Saturday 24 August 2019

Ex-Conservative defence minister claims arrest of soldier in relation to Bloody Sunday was 'wrong'

Father Edward Daly waves a blood-stained handkerchief on Bloody Sunday in Derry
Father Edward Daly waves a blood-stained handkerchief on Bloody Sunday in Derry

Elizabeth Barrett and Jack Maidment

A Conservative former defence minister has raised concerns over the arrest of a former member of the Parachute Regiment on duty in Londonderry on January 30 1972, branding it "wrong".

Asking an urgent question on the issue in the Commons, Gerald Howarth spoke about the events of Bloody Sunday, saying: "These soldiers of the Crown were not hired killers, they were seeking to do their duty to their country in a filthy civil war where the enemy was dressed in civilian clothes indistinguishable from the local population."

Parliamentary Under Secretary of State at the Northern Ireland Office Ben Wallace said that criminal investigations and prosecutions were a matter for the police and prosecuting authorities who are "independent and act independently of Government".

He said: "As part of the ongoing investigation by the Police Service of Northern Ireland into the events surrounding Bloody Sunday in Londonderry in 1972, a former soldier was arrested for questioning on the November 10. He was subsequently released on bail."

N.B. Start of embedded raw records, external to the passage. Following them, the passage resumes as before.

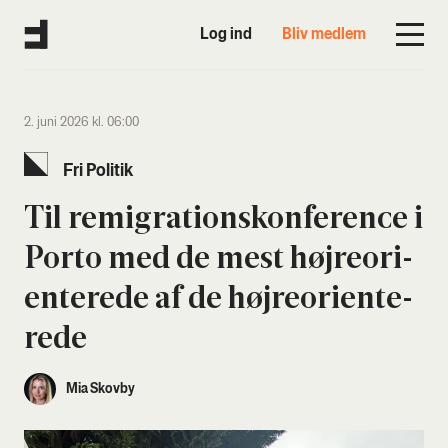
Log ind
Bliv medlem
2. juni 2026 kl. 06:00
Fri Poli­tik
Til remi­gra­tions­kon­fe­ren­ce i
Por­to med de mest høj­re­o­ri­
en­te­re­de af de høj­re­o­ri­en­te­
re­de
Mia Skovby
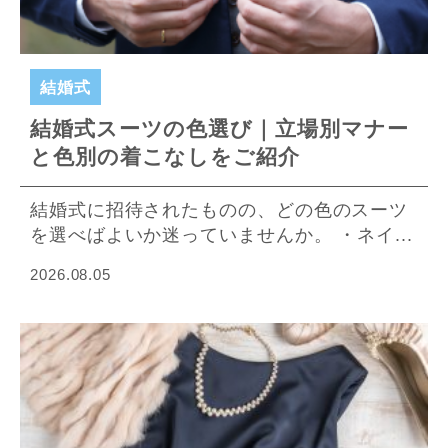
結婚式
結婚式スーツの色選び｜立場別マナー
と色別の着こなしをご紹介
結婚式に招待されたものの、どの色のスーツ
を選べばよいか迷っていませんか。 ・ネイ...
2026.08.05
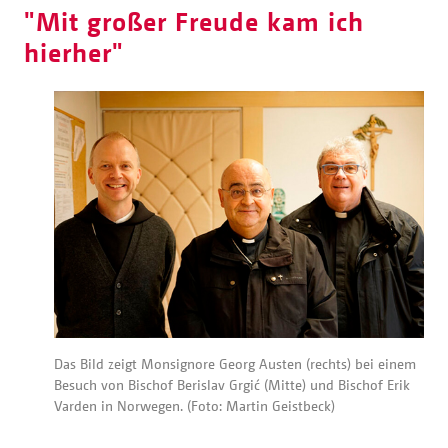
"Mit großer Freude kam ich
hierher"
Das Bild zeigt Monsignore Georg Austen (rechts) bei einem
Besuch von Bischof Berislav Grgić (Mitte) und Bischof Erik
Varden in Norwegen. (Foto: Martin Geistbeck)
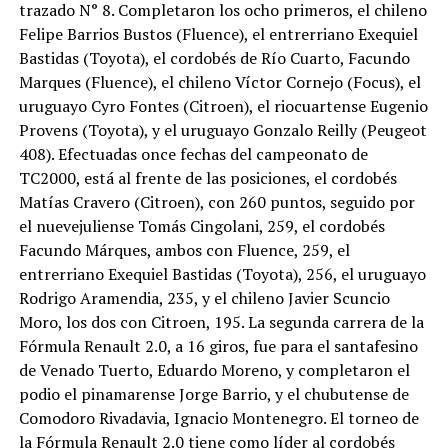
trazado N° 8. Completaron los ocho primeros, el chileno
Felipe Barrios Bustos (Fluence), el entrerriano Exequiel
Bastidas (Toyota), el cordobés de Río Cuarto, Facundo
Marques (Fluence), el chileno Víctor Cornejo (Focus), el
uruguayo Cyro Fontes (Citroen), el riocuartense Eugenio
Provens (Toyota), y el uruguayo Gonzalo Reilly (Peugeot
408). Efectuadas once fechas del campeonato de
TC2000, está al frente de las posiciones, el cordobés
Matías Cravero (Citroen), con 260 puntos, seguido por
el nuevejuliense Tomás Cingolani, 259, el cordobés
Facundo Márques, ambos con Fluence, 259, el
entrerriano Exequiel Bastidas (Toyota), 256, el uruguayo
Rodrigo Aramendia, 235, y el chileno Javier Scuncio
Moro, los dos con Citroen, 195. La segunda carrera de la
Fórmula Renault 2.0, a 16 giros, fue para el santafesino
de Venado Tuerto, Eduardo Moreno, y completaron el
podio el pinamarense Jorge Barrio, y el chubutense de
Comodoro Rivadavia, Ignacio Montenegro. El torneo de
la Fórmula Renault 2.0 tiene como líder al cordobés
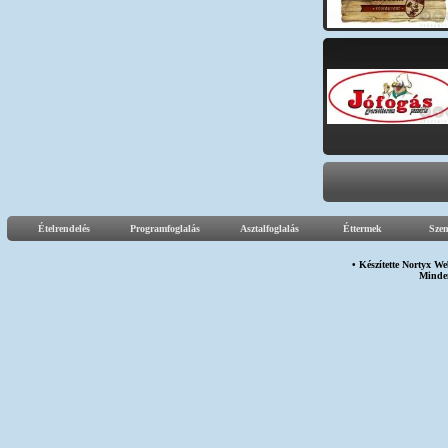
Ételrendelés
Programfoglalás
Asztalfoglalás
Éttermek
Sze
• Készítette
Nortyx We
Minden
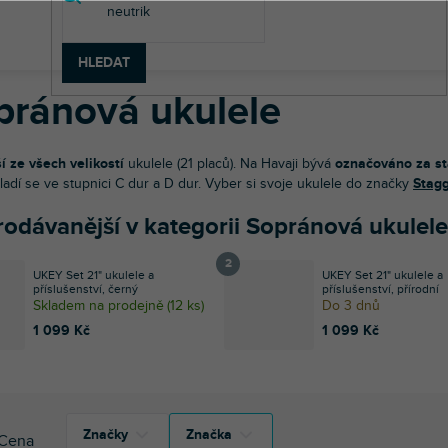
dební nástroje
Kytary
Ostatní strunné nástroje
Ukulele
Sop
HLEDAT
pránová ukulele
 ze všech velikostí
ukulele (21 placů). Na Havaji bývá
označováno za st
ladí se ve stupnici C dur a D dur. Vyber si svoje ukulele do značky
Stag
rodávanější v kategorii Sopránová ukulele
UKEY Set 21" ukulele a
UKEY Set 21" ukulele a
příslušenství, černý
příslušenství, přírodní
Skladem na prodejně
(
12 ks
)
Do 3 dnů
1 099 Kč
1 099 Kč
Značky
Značka
Cena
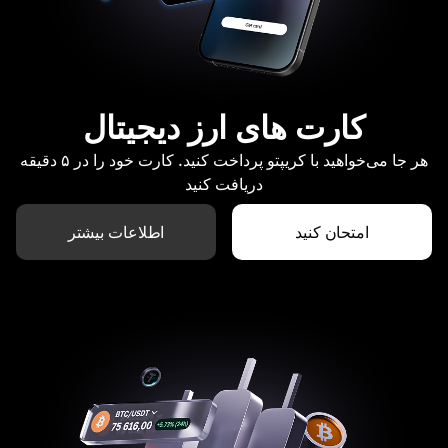
کارت های ارز دیجیتال
هر جا می‌خواهید با کریپتو پرداخت کنید. کارت خود را در ۵ دقیقه
دریافت کنید
امتحان کنید
اطلاعات بیشتر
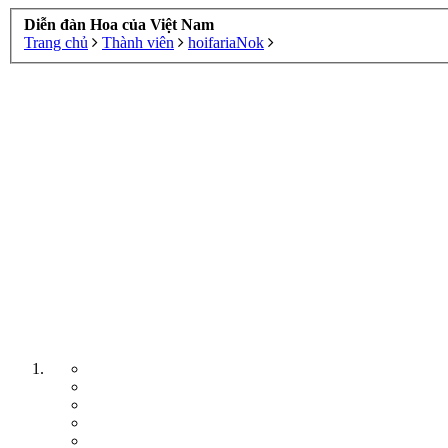
Diễn đàn Hoa của Việt Nam
Trang chủ
Thành viên
hoifariaNok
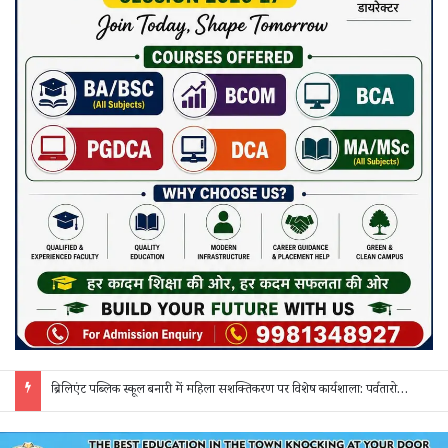
ब्रिलिएंट पब्लिक स्कूल बनारी में महिला सशक्तिकरण पर विशेष कार्यशाला: पर्वतारोही समीरा खान ने छात्राओं को दी आत्मनिर्भरता की सीख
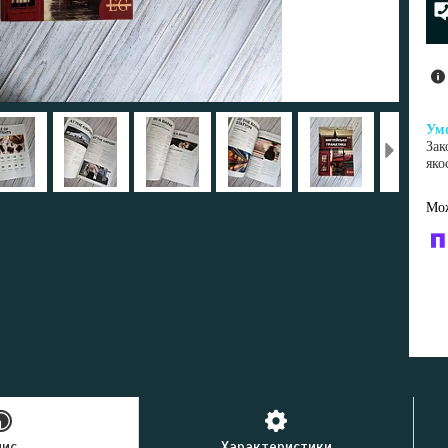
Зак
яко
У к
буд
пис
Характеристики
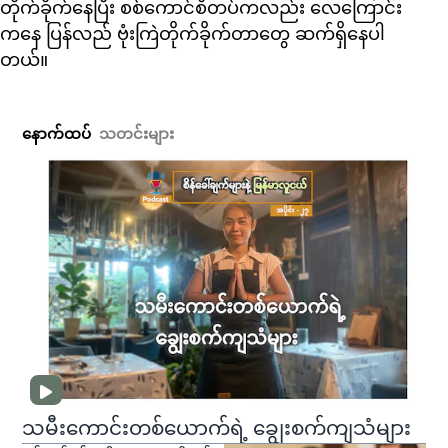
တိုက်ခိုက်နေပြီး စစ်ကောင်စီတပ်ကလည်း လေကြောင်း
ကနေ ပြန်လည် ဗုံးကြဲတိုက်ခိုက်တာတွေ ဆက်ရှိနေပါ
တယ်။
နောက်ထပ်
သတင်းများ
သမီးကောင်းတစ်ယောက်ရဲ့ ချွေးစက်ကျသံများ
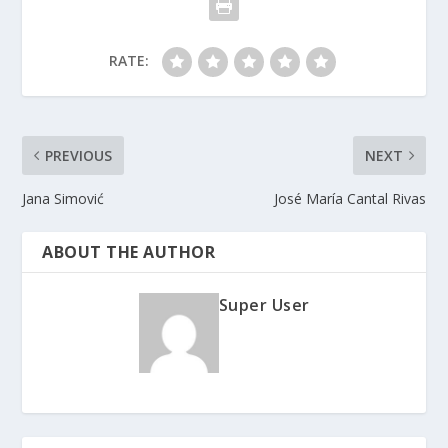
RATE:
PREVIOUS
NEXT
Jana Simović
José María Cantal Rivas
ABOUT THE AUTHOR
Super User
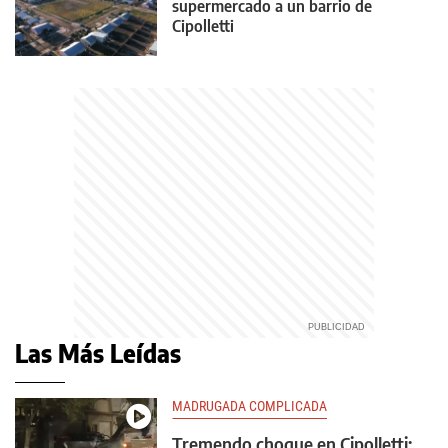
supermercado a un barrio de
Cipolletti
Las Más Leídas
MADRUGADA COMPLICADA
Tremendo choque en Cipolletti:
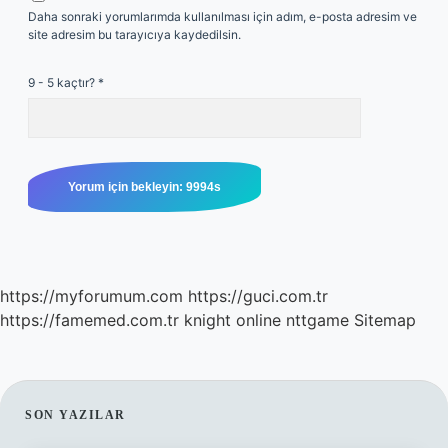
Daha sonraki yorumlarımda kullanılması için adım, e-posta adresim ve
site adresim bu tarayıcıya kaydedilsin.
9 - 5 kaçtır?
*
https://myforumum.com
https://guci.com.tr
https://famemed.com.tr
knight online
nttgame
Sitemap
SIDEBAR
SON YAZILAR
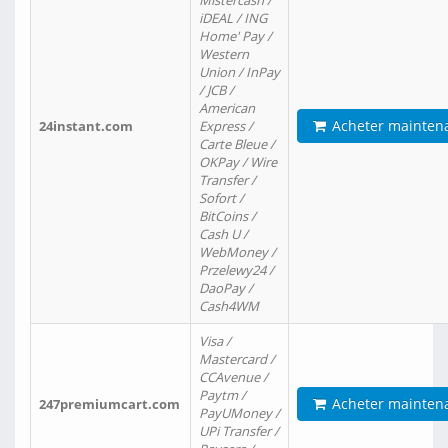
Mistercash /
iDEAL / ING
Home' Pay /
Western
Union / InPay
/ JCB /
American
Acheter mainten
24instant.com
Express /
Carte Bleue /
OKPay / Wire
Transfer /
Sofort /
BitCoins /
Cash U /
WebMoney /
Przelewy24 /
DaoPay /
Cash4WM
Visa /
Mastercard /
CCAvenue /
Paytm /
Acheter mainten
247premiumcart.com
PayUMoney /
UPi Transfer /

He added: "The Government cannot therefore comment on an individual case. This Government is committed to the rule of law, where there is evidence of wrongdoing it is right that it should be investigated."

Gerald said that 43 years after the events and three years after the PSNI first started their further investigations, a soldier, soldier J from the Parachute Regiment who was in his early 20s, but is now in his late 60s "is faced with possible prosecution for murder with a prospect of further arrests to follow".

He said: "For two reasons I submit that this is wrong. First, what national interest is served in bringing these cases to court. The Saville inquiry found there was no premeditation to murder in the minds of those young soldiers."

He added: "I submit that it is immoral for the state to seek nearly half a century after the event to put these men on trial whilst others who deployed their bombs and bullets in the shadows are now in Government or have received royal pardons, an act of Government not of the courts. I urge my honourable friend to exercise the royal prerogative of mercy with immediate effect."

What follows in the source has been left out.